Patients and Methods
The comparative, prospective, double-blind, placebo-controlled study was conducted from October 2020 to April 2021 at the Paediatric Emergency Service after approval from the ethics review committee of Diyarbakir Gazi Yasargil Training and Research Hospital, Turkey. The sample was raised using random sampling technique. The patients and the observing physicians were kept blinded to the treatment. The patients were followed up for 10 days. Three or more watery or loose stools in 24 hours for a minimum of one day and a maximum of 14 days were considered diarrhoea.
The patients included were aged between 6 months and 6 years, had acute diarrhoea, defined as > 3 loose, watery stools/day within the preceding 24 hours, had diarrhoea <2 weeks, had stool samples available and whose parents furnished informed consent.
Those excluded were outside the age range, had blood in the stool, had hospital-acquired or infectious diarrhoea requiring antibiotic treatment, those with chronic diarrhoea, or with severe dehydration and/or needing intensive care unit (ICU) care, patients in need of hospitalisation due to acute diarrhoea, patients with persistent vomiting, abdominal swelling, seizures, having malnutrition, any chronic illness, central nervous system infection or respiratory tract infection, diarrhoea for >14 days, those using vitamins, zinc, antibiotics or probiotics for the preceding three months, and those having received treatment in other medical facility before admission.
AGE severity was evaluated by using the Vesikari score, which includes diarrhoea, vomiting, fever, dehydration and treatment parameters.6 Those who scored 1-10 were considered mild cases, and those who scored 11 and above were considered severe cases.

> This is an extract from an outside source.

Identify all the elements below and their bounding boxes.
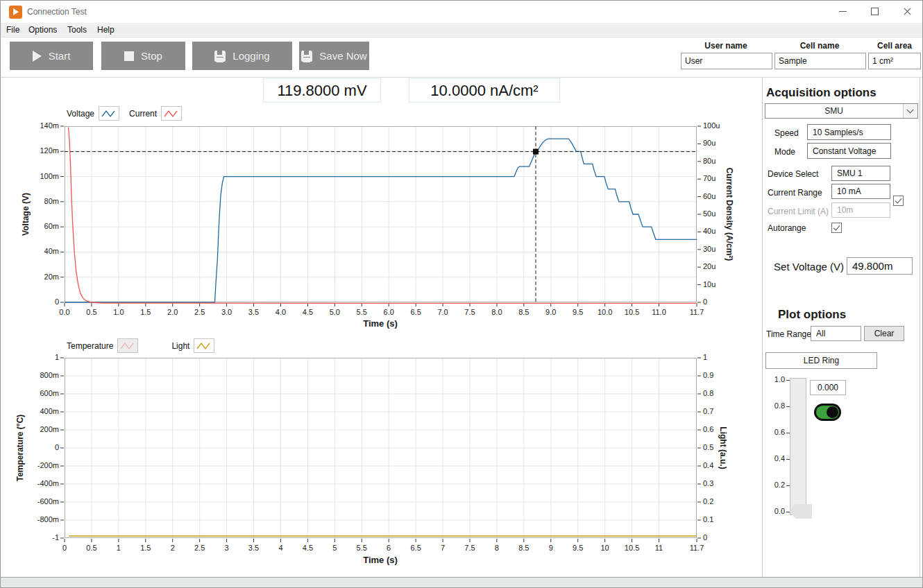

Dehydration was evaluated using the WHO guidelines.4 Patients with mild to moderate dehydration were administered ORS in a volume of 50-100ml/kg depending on the patient's condition for 4-8 hours in the observation room. The patient was followed up by the doctor in charge of the emergency department (ED). After the follow-up, the patient was discharged if her/his vital signs were stable with good oral intake and had no vomiting. When patients' hydration and oral intake improved, they were divided into four groups before going home. Only appropriate dietary recommendations were given to the control group 1. The recommended foods included an age-appropriate, readily available, high-energy, adequate amount of essential micronutrients, and were given a lactose-restricted diet. Breastfeeding continued. Foods such as yoghurt, cereal, meat, fish, eggs, bananas and fresh fruit juice were offered to those who took the supplement. Frequent, small feedings were recommended to the child every three or four hours. Group 2 was given a single probiotic containing bifidobacterium breve (BR3), bifidobacterium bifidum (BF3), bifidobacterium infantis (BT1) and bifidobacterium longum (BG7) strains 5x108 cfu for 10 days. Group 3 was given zinc suspension 20 mg/day for 10 days, and group 4 was given probiotics and zinc. The patients were called for check-up on the 5th day, and they were questioned about the treatment methods they had used, the number of daily diarrhoea and vomiting, and possible side effects. Children were evaluated in the ED observation room and were not hospitalised. The percentiles and z-score of weight, height and body mass index (BMI) were calculated using the WHO Anthroplus v 1.0.4 software.7
Demographic data of the patients, admission complaints, physical examination findings, dehydration degrees, and laboratory examinations were recorded.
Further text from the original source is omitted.